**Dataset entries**
_ _ _ _
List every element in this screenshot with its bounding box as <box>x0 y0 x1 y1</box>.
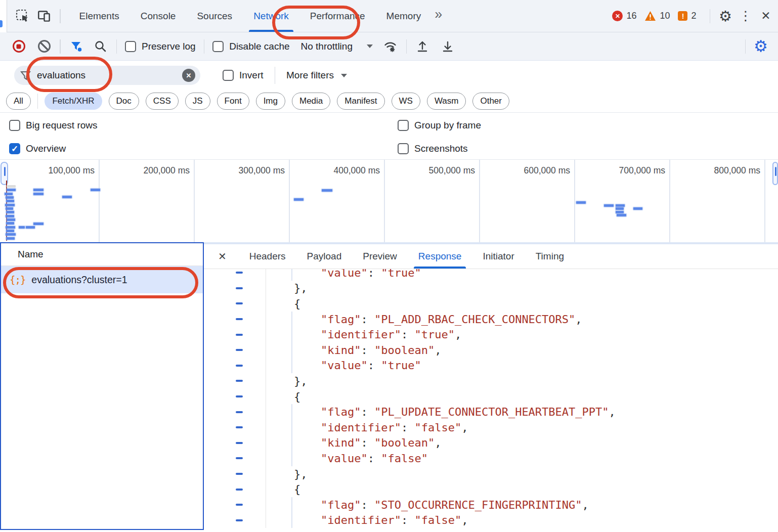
invert-label: Invert <box>239 70 264 81</box>
export-har-icon[interactable] <box>437 36 458 57</box>
request-timing-bar <box>604 204 614 207</box>
type-filter-all[interactable]: All <box>6 93 31 110</box>
tab-label: Sources <box>197 11 232 22</box>
tab-sources[interactable]: Sources <box>186 0 243 32</box>
overview-right-grip[interactable] <box>772 162 778 185</box>
details-tab-response[interactable]: Response <box>408 244 472 269</box>
big-request-rows-checkbox[interactable]: Big request rows <box>9 120 398 131</box>
tab-elements[interactable]: Elements <box>69 0 130 32</box>
checkbox[interactable] <box>398 120 409 131</box>
code-line: }, <box>204 281 778 296</box>
type-filter-css[interactable]: CSS <box>146 93 179 110</box>
more-options-icon[interactable]: ⋮ <box>736 6 756 26</box>
settings-gear-icon[interactable]: ⚙ <box>715 6 736 26</box>
divider <box>37 94 38 109</box>
request-timing-bar <box>6 200 14 202</box>
record-network-log-icon[interactable] <box>8 36 29 57</box>
filter-icon[interactable] <box>66 36 87 57</box>
screenshots-checkbox[interactable]: Screenshots <box>398 143 778 154</box>
code-text: "value": "false" <box>266 451 778 466</box>
tab-console[interactable]: Console <box>130 0 187 32</box>
type-filter-font[interactable]: Font <box>217 93 249 110</box>
details-tab-preview[interactable]: Preview <box>352 244 408 269</box>
code-text: "flag": "STO_OCCURRENCE_FINGERPRINTING", <box>266 497 778 513</box>
filter-input-value[interactable]: evaluations <box>37 70 182 81</box>
disable-cache-checkbox[interactable]: Disable cache <box>212 41 289 52</box>
warning-badge[interactable]: 10 <box>644 11 670 21</box>
inspect-element-icon[interactable] <box>12 6 33 27</box>
device-toolbar-icon[interactable] <box>33 6 55 27</box>
invert-checkbox[interactable]: Invert <box>223 70 264 81</box>
filter-input[interactable]: evaluations ✕ <box>14 66 200 85</box>
gutter-dash <box>236 457 243 459</box>
network-conditions-icon[interactable] <box>380 36 401 57</box>
details-tab-timing[interactable]: Timing <box>525 244 575 269</box>
details-tab-headers[interactable]: Headers <box>239 244 296 269</box>
checkbox[interactable] <box>223 70 234 81</box>
gutter-dash <box>236 365 243 367</box>
type-filter-img[interactable]: Img <box>256 93 285 110</box>
request-timing-bar <box>33 189 44 191</box>
group-by-frame-checkbox[interactable]: Group by frame <box>398 120 778 131</box>
type-filter-other[interactable]: Other <box>472 93 509 110</box>
error-badge[interactable]: ✕ 16 <box>612 11 636 21</box>
overview-checkbox[interactable]: ✓ Overview <box>9 143 398 154</box>
name-column-header[interactable]: Name <box>1 243 203 266</box>
request-timing-bar <box>6 230 14 232</box>
checkbox[interactable] <box>398 143 409 154</box>
screenshots-label: Screenshots <box>414 143 468 154</box>
request-row[interactable]: {;}evaluations?cluster=1 <box>1 266 203 293</box>
checkbox[interactable]: ✓ <box>9 143 20 154</box>
clear-filter-icon[interactable]: ✕ <box>182 69 195 82</box>
request-timing-bar <box>6 233 16 236</box>
issues-badge[interactable]: ! 2 <box>678 11 696 21</box>
line-gutter <box>204 395 266 397</box>
code-text: "value": "true" <box>266 269 778 281</box>
network-toolbar: Preserve log Disable cache No throttling <box>0 32 778 61</box>
line-gutter <box>204 411 266 413</box>
more-tabs-icon[interactable]: » <box>431 7 447 25</box>
type-filter-js[interactable]: JS <box>185 93 210 110</box>
request-timing-bar <box>6 215 14 217</box>
request-timing-bar <box>6 222 14 225</box>
close-devtools-icon[interactable]: ✕ <box>756 6 776 26</box>
type-filter-media[interactable]: Media <box>292 93 330 110</box>
more-filters-dropdown[interactable]: More filters <box>286 70 347 81</box>
tab-performance[interactable]: Performance <box>299 0 376 32</box>
checkbox[interactable] <box>9 120 20 131</box>
clear-network-log-icon[interactable] <box>33 36 55 57</box>
throttling-dropdown[interactable]: No throttling <box>301 41 373 52</box>
overview-strip[interactable]: 100,000 ms200,000 ms300,000 ms400,000 ms… <box>0 160 778 242</box>
timeline-gridline <box>384 160 385 242</box>
import-har-icon[interactable] <box>412 36 433 57</box>
type-filter-fetch-xhr[interactable]: Fetch/XHR <box>45 93 102 110</box>
gutter-dash <box>236 504 243 506</box>
timeline-tick-label: 800,000 ms <box>679 165 760 176</box>
gutter-dash <box>236 489 243 491</box>
type-filter-wasm[interactable]: Wasm <box>427 93 466 110</box>
network-options-pane: Big request rows Group by frame ✓ Overvi… <box>0 113 778 160</box>
details-tab-payload[interactable]: Payload <box>296 244 353 269</box>
type-filter-manifest[interactable]: Manifest <box>337 93 384 110</box>
network-settings-gear-icon[interactable]: ⚙ <box>751 36 771 57</box>
network-log-area: Name {;}evaluations?cluster=1 ✕ HeadersP… <box>0 242 778 530</box>
request-timing-bar <box>7 189 16 191</box>
request-timing-bar <box>5 204 15 206</box>
code-line: "kind": "boolean", <box>204 435 778 451</box>
response-source-view: "value": "true"},{"flag": "PL_ADD_RBAC_C… <box>204 269 778 530</box>
checkbox[interactable] <box>212 41 224 52</box>
disable-cache-label: Disable cache <box>229 41 289 52</box>
close-details-icon[interactable]: ✕ <box>218 250 227 262</box>
type-filter-ws[interactable]: WS <box>392 93 420 110</box>
request-timing-bar <box>6 226 15 229</box>
panel-tabs: ElementsConsoleSourcesNetworkPerformance… <box>69 0 432 32</box>
tab-network[interactable]: Network <box>243 0 299 32</box>
search-icon[interactable] <box>90 36 111 57</box>
details-tab-initiator[interactable]: Initiator <box>472 244 525 269</box>
tab-memory[interactable]: Memory <box>376 0 432 32</box>
type-filter-doc[interactable]: Doc <box>109 93 139 110</box>
checkbox[interactable] <box>125 41 136 52</box>
gutter-dash <box>236 287 243 289</box>
code-line: { <box>204 481 778 497</box>
preserve-log-checkbox[interactable]: Preserve log <box>125 41 196 52</box>
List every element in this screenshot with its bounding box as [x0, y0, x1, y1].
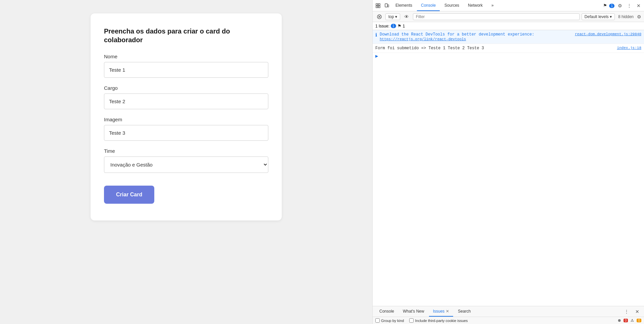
bottom-tab-whats-new[interactable]: What's New — [399, 306, 428, 317]
svg-rect-2 — [376, 6, 378, 8]
devtools-bottom-tabs: Console What's New Issues ✕ Search ⋮ ✕ — [373, 306, 644, 317]
devtools-tab-more[interactable]: » — [487, 0, 498, 11]
time-select[interactable]: Inovação e Gestão Desenvolvimento Design… — [104, 156, 268, 173]
form-card: Preencha os dados para criar o card do c… — [91, 13, 282, 220]
issues-bar: 1 Issue: 1 ⚑ 1 — [373, 22, 644, 30]
time-group: Time Inovação e Gestão Desenvolvimento D… — [104, 148, 268, 173]
nome-input[interactable] — [104, 62, 268, 78]
bottom-tab-issues[interactable]: Issues ✕ — [429, 306, 453, 317]
third-party-cookies-label[interactable]: Include third-party cookie issues — [409, 318, 468, 323]
issues-label: 1 Issue: — [375, 24, 389, 28]
form-title: Preencha os dados para criar o card do c… — [104, 27, 268, 44]
console-settings-gear-icon[interactable]: ⚙ — [637, 14, 641, 19]
console-output: ℹ Download the React DevTools for a bett… — [373, 30, 644, 306]
console-message-react-devtools: Download the React DevTools for a better… — [380, 32, 572, 42]
console-entry-react-devtools: ℹ Download the React DevTools for a bett… — [373, 30, 644, 44]
eye-icon[interactable]: 👁 — [402, 13, 411, 20]
nome-group: Nome — [104, 54, 268, 78]
issues-badge: 1 — [391, 24, 396, 28]
group-by-kind-checkbox[interactable] — [375, 318, 380, 323]
issues-flag-count: 1 — [403, 24, 405, 28]
close-bottom-panel-icon[interactable]: ✕ — [633, 308, 641, 316]
devtools-tab-network[interactable]: Network — [464, 0, 487, 11]
react-devtools-link[interactable]: https://reactjs.org/link/react-devtools — [380, 37, 466, 41]
devtools-tab-sources[interactable]: Sources — [440, 0, 463, 11]
devtools-secondary-toolbar: top ▾ 👁 Default levels ▾ 8 hidden ⚙ — [373, 11, 644, 22]
devtools-toolbar-icons: ⚑ 1 ⚙ ⋮ ✕ — [603, 2, 643, 10]
console-entry-form-submit: Form foi submetido => Teste 1 Teste 2 Te… — [373, 44, 644, 53]
console-message-form: Form foi submetido => Teste 1 Teste 2 Te… — [375, 46, 614, 51]
svg-rect-1 — [378, 4, 380, 5]
hidden-count: 8 hidden — [618, 14, 634, 19]
inspect-icon[interactable] — [374, 2, 382, 10]
three-dot-menu-icon[interactable]: ⋮ — [623, 308, 631, 316]
settings-icon[interactable]: ⚙ — [616, 2, 624, 10]
close-issues-tab-icon[interactable]: ✕ — [446, 309, 449, 314]
time-label: Time — [104, 148, 268, 154]
imagem-input[interactable] — [104, 125, 268, 141]
expand-arrow-icon[interactable]: ▶ — [375, 53, 378, 59]
third-party-cookies-checkbox[interactable] — [409, 318, 414, 323]
svg-rect-4 — [385, 4, 387, 7]
top-context-selector[interactable]: top ▾ — [385, 13, 400, 20]
error-warning-counts: ⊗ 0 ⚠ 0 — [618, 318, 641, 323]
cargo-group: Cargo — [104, 85, 268, 109]
console-file-index[interactable]: index.js:18 — [617, 46, 641, 50]
devtools-panel: Elements Console Sources Network » ⚑ 1 ⚙… — [372, 0, 644, 324]
error-badge: 0 — [624, 319, 628, 322]
imagem-label: Imagem — [104, 117, 268, 122]
devtools-tab-console[interactable]: Console — [417, 0, 440, 11]
group-by-kind-label[interactable]: Group by kind — [375, 318, 404, 323]
device-toggle-icon[interactable] — [383, 2, 391, 10]
default-levels-button[interactable]: Default levels ▾ — [582, 13, 615, 20]
warning-badge: 0 — [637, 319, 641, 322]
nome-label: Nome — [104, 54, 268, 59]
console-expand-arrow[interactable]: ▶ — [373, 53, 644, 59]
cargo-label: Cargo — [104, 85, 268, 91]
third-party-cookies-text: Include third-party cookie issues — [415, 319, 468, 323]
console-file-react-dom[interactable]: react-dom.development.js:29840 — [575, 32, 641, 36]
info-icon: ℹ — [375, 32, 377, 38]
filter-input[interactable] — [413, 13, 580, 20]
warning-icon: ⚠ — [631, 318, 634, 323]
cargo-input[interactable] — [104, 93, 268, 109]
devtools-tab-elements[interactable]: Elements — [391, 0, 416, 11]
imagem-group: Imagem — [104, 117, 268, 141]
app-area: Preencha os dados para criar o card do c… — [0, 0, 372, 324]
close-devtools-icon[interactable]: ✕ — [635, 2, 643, 10]
devtools-tabs-toolbar: Elements Console Sources Network » ⚑ 1 ⚙… — [373, 0, 644, 11]
clear-console-icon[interactable] — [375, 13, 383, 21]
svg-rect-3 — [378, 6, 380, 8]
bottom-tab-search[interactable]: Search — [454, 306, 475, 317]
badge-count: ⚑ 1 — [603, 3, 614, 8]
svg-rect-0 — [376, 4, 378, 5]
bottom-options-bar: Group by kind Include third-party cookie… — [373, 317, 644, 324]
error-icon: ⊗ — [618, 318, 621, 323]
svg-rect-5 — [388, 5, 389, 7]
customize-icon[interactable]: ⋮ — [625, 2, 633, 10]
bottom-tab-console[interactable]: Console — [375, 306, 398, 317]
criar-card-button[interactable]: Criar Card — [104, 186, 154, 204]
group-by-kind-text: Group by kind — [381, 319, 404, 323]
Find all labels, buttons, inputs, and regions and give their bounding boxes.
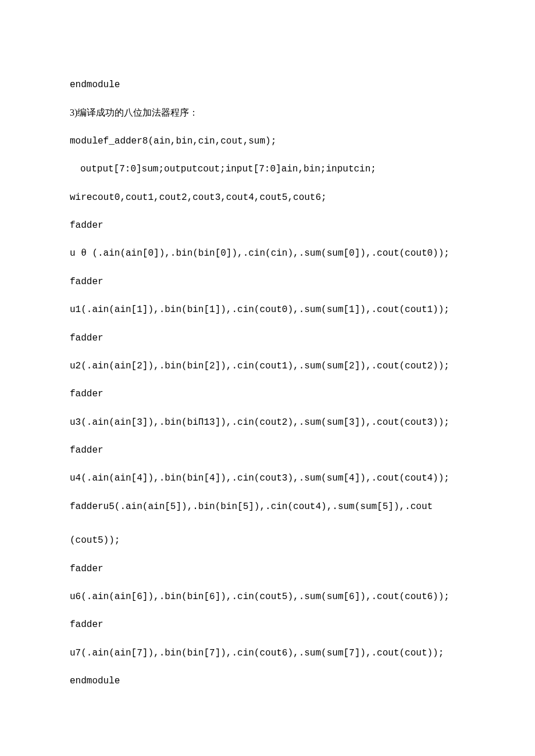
_ _ _ _
**EXERCISE GOAL**
Identify the lines above with the word "expand". Copy them.

**OUTPUT OF THE EXERCISE**
expand-arrow-icon[interactable]: ▶ — [375, 53, 378, 59]
console-expand-arrow[interactable]: ▶ — [373, 53, 644, 59]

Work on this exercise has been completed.